The kinetic energy (KE) of an object is given by the formula:
KE = 1/2 * mv^2
Where:
m = mass of the hammer = 120 kg
v = velocity of the hammer just before it strikes the pile (to be determined)
Since the potential energy is converted completely into kinetic energy, we can equate the two:
PE = KE
2940 J = 1/2 * 120 kg * v^2
Solving for v, we get:
v^2 = (2 * 2940 J) / 120 kg
v^2 = 49
v ≈ √49 = 7 m/s
Therefore, the velocity with which the hammer strikes the pile is approximately 7 m/s.
b. To find the velocity immediately after the impact, we can use the principle of conservation of momentum. The total momentum before the impact is equal to the total momentum after the impact.
The momentum (p) of an object is given by the formula:
p = mv
Initial momentum before the impact:
p1 = momentum of the hammer = mass of the hammer * velocity of the hammer just before it strikes the pile
p1 = 120 kg * 7 m/s = 840 kg·m/s
Final momentum after the impact:
p2 = momentum of the combined system (hammer + pile) just after the impact
p2 = (mass of the hammer + mass of the pile) * velocity of the combined system just after the impact (to be determined)
Since the hammer does not rebound on impact, we can assume that the final velocity of the combined system is the same as the velocity of the pile just after the impact.
Applying the principle of conservation of momentum, we have:
p1 = p2
840 kg·m/s = (120 kg + 250 kg) * v2
Solving for v2, we get:
v2 = 840 kg·m/s / (120 kg + 250 kg)
v2 ≈ 840 kg·m/s / 370 kg
v2 ≈ 2.27 m/s
Therefore, the velocity immediately after the impact is approximately 2.27 m/s.
c.
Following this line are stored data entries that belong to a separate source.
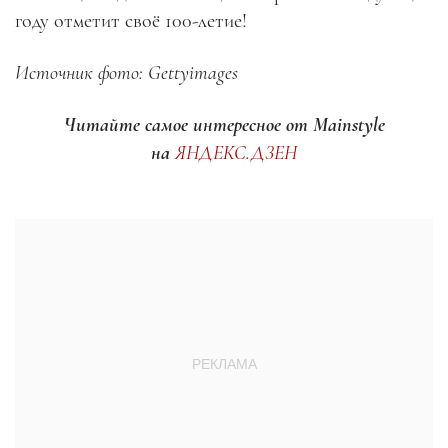
году отметит своё 100-летие!
Источник фото: Gettyimages
Читайте самое интересное от Mainstyle
на
ЯНДЕКС.ДЗЕН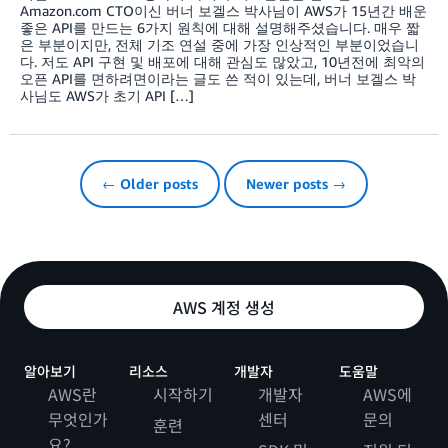
Amazon.com CTO이신 버너 보겔스 박사님이 AWS가 15년간 배운
좋은 API를 만드는 6가지 원칙에 대해 설명해주셨습니다. 매우 짧
은 부분이지만, 전체 기조 연설 중에 가장 인상적인 부분이었습니
다. 저도 API 구현 및 배포에 대해 관심도 많았고, 10년전에 최악의
오픈 API를 면하려면이라는 글도 쓴 적이 있는데, 버너 보겔스 박
사님도 AWS가 초기 API […]
← Older posts
Newer posts →
AWS 계정 생성
알아보기
리소스
개발자
도움말
AWS란
시작하기
개발자
AWS에
무엇인가
센터
문의
훈련
요?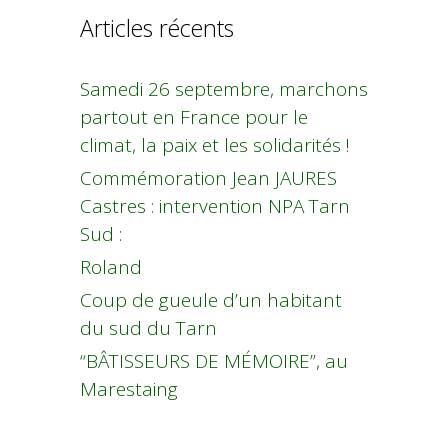
Articles récents
Samedi 26 septembre, marchons
partout en France pour le
climat, la paix et les solidarités !
Commémoration Jean JAURES
Castres : intervention NPA Tarn
Sud :
Roland
Coup de gueule d’un habitant
du sud du Tarn
“BÂTISSEURS DE MÉMOIRE”, au
Marestaing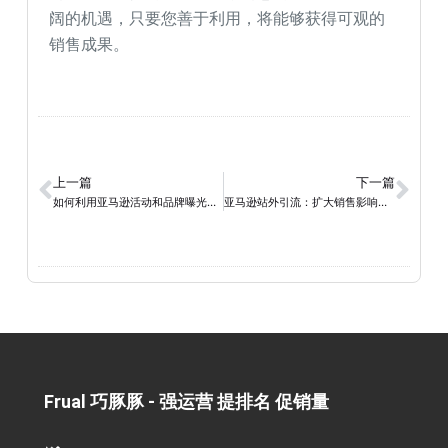
阔的机遇，只要您善于利用，将能够获得可观的
销售成果。
上一篇
下一篇
如何利用亚马逊活动和品牌曝光来提高销量？
亚马逊站外引流：扩大销售影响的关键策略
Frual 巧豚豚 - 强运营 提排名 促销量​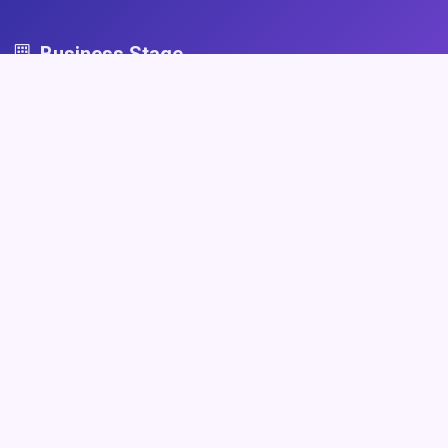
Business Stage
Business Stage - przestrzeń dla firm, które grają fair
Nawigacja
Strona główna
Zaloguj się
Dodaj firmę
Przypomnij hasło
Blog
Kontakt
Mapa strony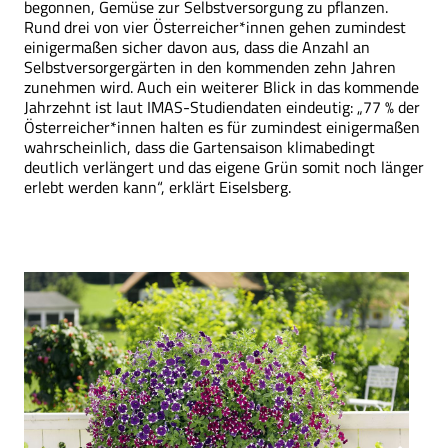
begonnen, Gemüse zur Selbstversorgung zu pflanzen.
Rund drei von vier Österreicher*innen gehen zumindest
einigermaßen sicher davon aus, dass die Anzahl an
Selbstversorgergärten in den kommenden zehn Jahren
zunehmen wird. Auch ein weiterer Blick in das kommende
Jahrzehnt ist laut IMAS-Studiendaten eindeutig: „77 % der
Österreicher*innen halten es für zumindest einigermaßen
wahrscheinlich, dass die Gartensaison klimabedingt
deutlich verlängert und das eigene Grün somit noch länger
erlebt werden kann“, erklärt Eiselsberg.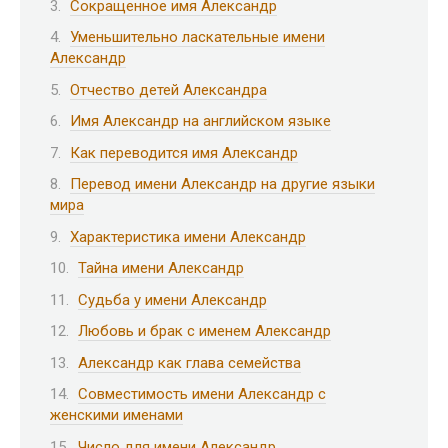
Сокращенное имя Александр
Уменьшительно ласкательные имени
Александр
Отчество детей Александра
Имя Александр на английском языке
Как переводится имя Александр
Перевод имени Александр на другие языки
мира
Характеристика имени Александр
Тайна имени Александр
Судьба у имени Александр
Любовь и брак с именем Александр
Александр как глава семейства
Совместимость имени Александр с
женскими именами
Число для имени Александр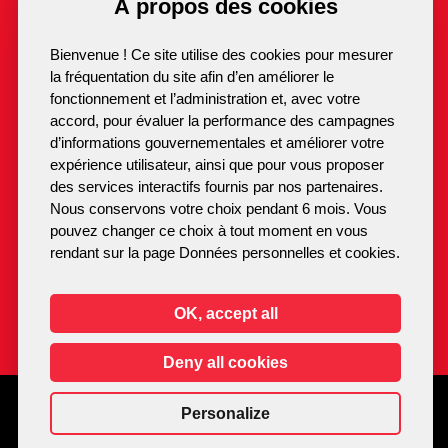
À propos des cookies
Suivez-nous
Bienvenue ! Ce site utilise des cookies pour mesurer
la fréquentation du site afin d’en améliorer le
fonctionnement et l’administration et, avec votre
05 49 43 31 48
Mairie de Lusignan
accord, pour évaluer la performance des campagnes
2 Place du 8 Mai 1945
Contact
d’informations gouvernementales et améliorer votre
86600 Lusignan
expérience utilisateur, ainsi que pour vous proposer
des services interactifs fournis par nos partenaires.
Nous conservons votre choix pendant 6 mois. Vous
pouvez changer ce choix à tout moment en vous
rendant sur la page Données personnelles et cookies.
OK, accept all
Deny all cookies
Personalize
2021 - Une réalisation de l'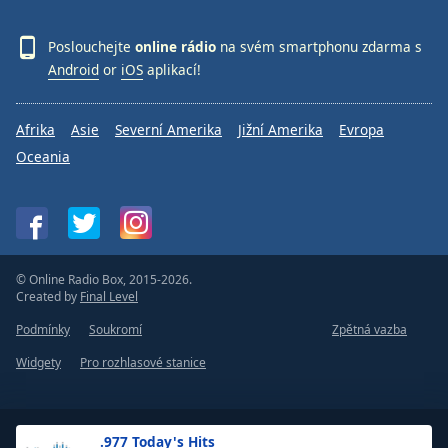
Poslouchejte
online rádio
na svém smartphonu zdarma s
Android
or
iOS
aplikací!
Afrika
Asie
Severní Amerika
Jižní Amerika
Evropa
Oceania
© Online Radio Box, 2015-2026.
Created by
Final Level
Podmínky
Soukromí
Zpětná vazba
Widgety
Pro rozhlasové stanice
.977 Today's Hits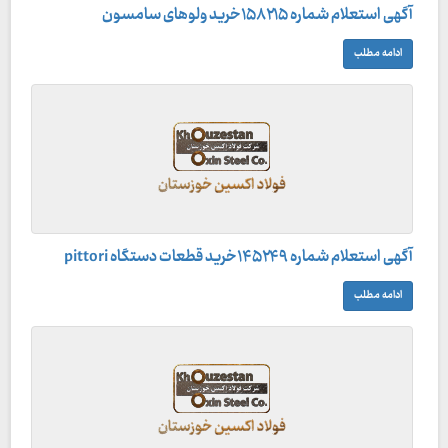
آگهی استعلام شماره ۱۵۸۲۱۵خرید ولوهای سامسون
ادامه مطلب
آگهی استعلام شماره ۱۴۵۲۴۹خرید قطعات دستگاه pittori
ادامه مطلب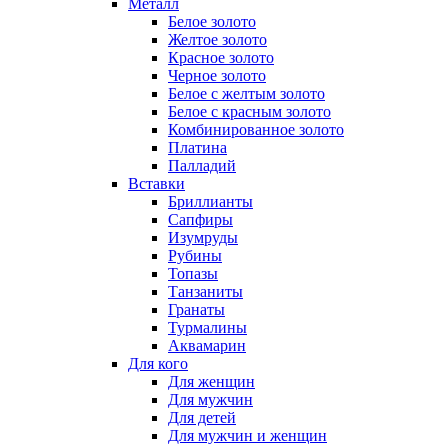
Металл
Белое золото
Желтое золото
Красное золото
Черное золото
Белое с желтым золото
Белое с красным золото
Комбинированное золото
Платина
Палладий
Вставки
Бриллианты
Сапфиры
Изумруды
Рубины
Топазы
Танзаниты
Гранаты
Турмалины
Аквамарин
Для кого
Для женщин
Для мужчин
Для детей
Для мужчин и женщин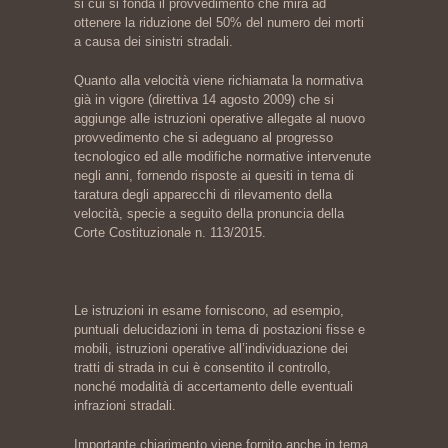
si cui si fonda il provvedimento che mira ad
ottenere la riduzione del 50% del numero dei morti
a causa dei sinistri stradali.
Quanto alla velocità viene richiamata la normativa
già in vigore (direttiva 14 agosto 2009) che si
aggiunge alle istruzioni operative allegate al nuovo
provvedimento che si adeguano al progresso
tecnologico ed alle modifiche normative intervenute
negli anni, fornendo risposte ai quesiti in tema di
taratura degli apparecchi di rilevamento della
velocità, specie a seguito della pronuncia della
Corte Costituzionale n. 113/2015.
Le istruzioni in esame forniscono, ad esempio,
puntuali delucidazioni in tema di postazioni fisse e
mobili, istruzioni operative all’individuazione dei
tratti di strada in cui è consentito il controllo,
nonché modalità di accertamento delle eventuali
infrazioni stradali.
Importante chiarimento viene fornito anche in tema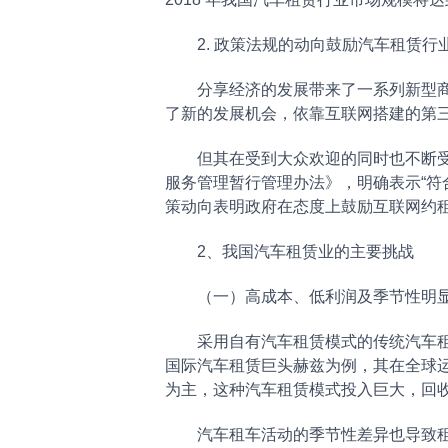
2. 政策法规的动向鼓励汽车租赁行
分享经济的发展带来了一系列新型商业
了新的发展机会，依靠互联网搭建的第
但其在受到大众欢迎的同时也不断受到交
服务管理暂行管理办法》，明确表示“符
策动向表明政府在态度上鼓励互联网约
2、我国汽车租赁业的主要挑战
（一）高成本、低利润及季节性明显
采用自有汽车租赁模式的传统汽车租赁
国际汽车租赁巨头赫兹为例，其在全球运营
为主，这种汽车租赁模式投入巨大，回
汽车租车活动的季节性差异也导致租车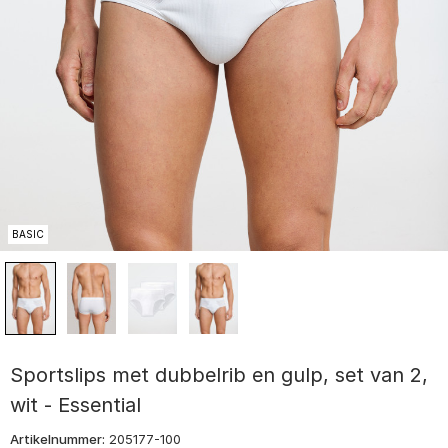
BASIC
Sportslips met dubbelrib en gulp, set van 2,
wit - Essential
Artikelnummer:
205177-100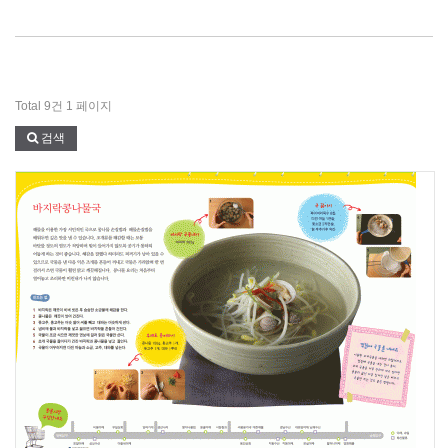
Total 9건
1 페이지
검색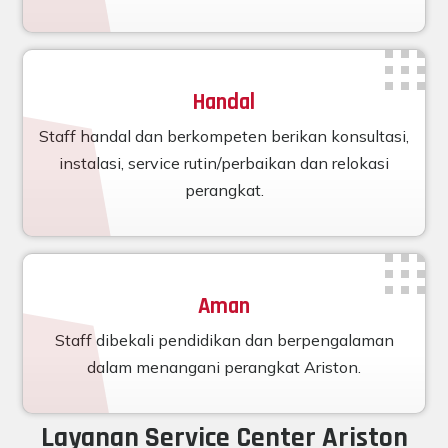
Handal
Staff handal dan berkompeten berikan konsultasi,
instalasi, service rutin/perbaikan dan relokasi
perangkat.
Aman
Staff dibekali pendidikan dan berpengalaman
dalam menangani perangkat Ariston.
Layanan Service Center Ariston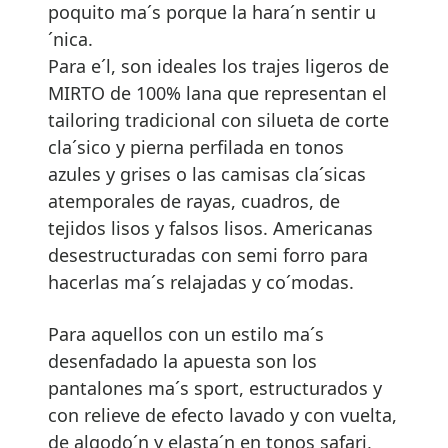
poquito ma´s porque la hara´n sentir u
´nica.
Para e´l, son ideales los trajes ligeros de
MIRTO de 100% lana que representan el
tailoring tradicional con silueta de corte
cla´sico y pierna perfilada en tonos
azules y grises o las camisas cla´sicas
atemporales de rayas, cuadros, de
tejidos lisos y falsos lisos. Americanas
desestructuradas con semi forro para
hacerlas ma´s relajadas y co´modas.
Para aquellos con un estilo ma´s
desenfadado la apuesta son los
pantalones ma´s sport, estructurados y
con relieve de efecto lavado y con vuelta,
de algodo´n y elasta´n en tonos safari,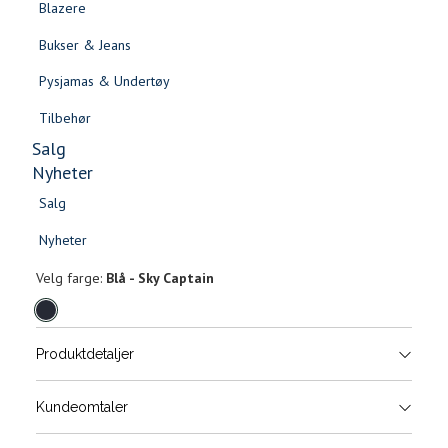
Blazere
Gensere & Cardigans
Bukser & Jeans
Topper & T-skjorter
Pysjamas & Undertøy
Skjorter & Bluser
Tilbehør
Salg
Nyheter
Salg
Sabine straight cordbukse
Nyheter
Salg
Salg
1 499,-
Nyheter
Nyheter
Velg
Velg farge:
Blå - Sky Captain
farge
Produktdetaljer
Størrels
Få v
Kundeomtaler
Vi gir beskjed hvis varen kom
To find the average ground resistance using the work-energy method, we can calculate the work done by the ground to stop the pile.
The work done (W) is given by the formula:
W = force * distance
The force (F) required to stop the pile is equal to the average ground resistance.
The distance (d) through which the pile is driven into the ground is given as 70 mm which is equal to 0.07 m.
The work done by the ground is equal to the change in kinetic energy of the pile.
The initial kinetic energy (KE1) is zero since the pile is stationary.
The final kinetic energy (KE2) is given by the formula:
KE2 = 1/2 * mv^2
Where:
m = mass of the pile = 250 kg
v = velocity of the pile immediately after the impact = 2.27 m/s (from part b)
The work done by the ground can be calculated as:
W = KE2 - KE1
W = 1/2 * 250 kg * (2.27 m/s)^2 - 0
W = 1/2 * 250 kg * (2.27 m/s)^2
W ≈ 645 J
Therefore, the average ground resistance is approximately 645 J.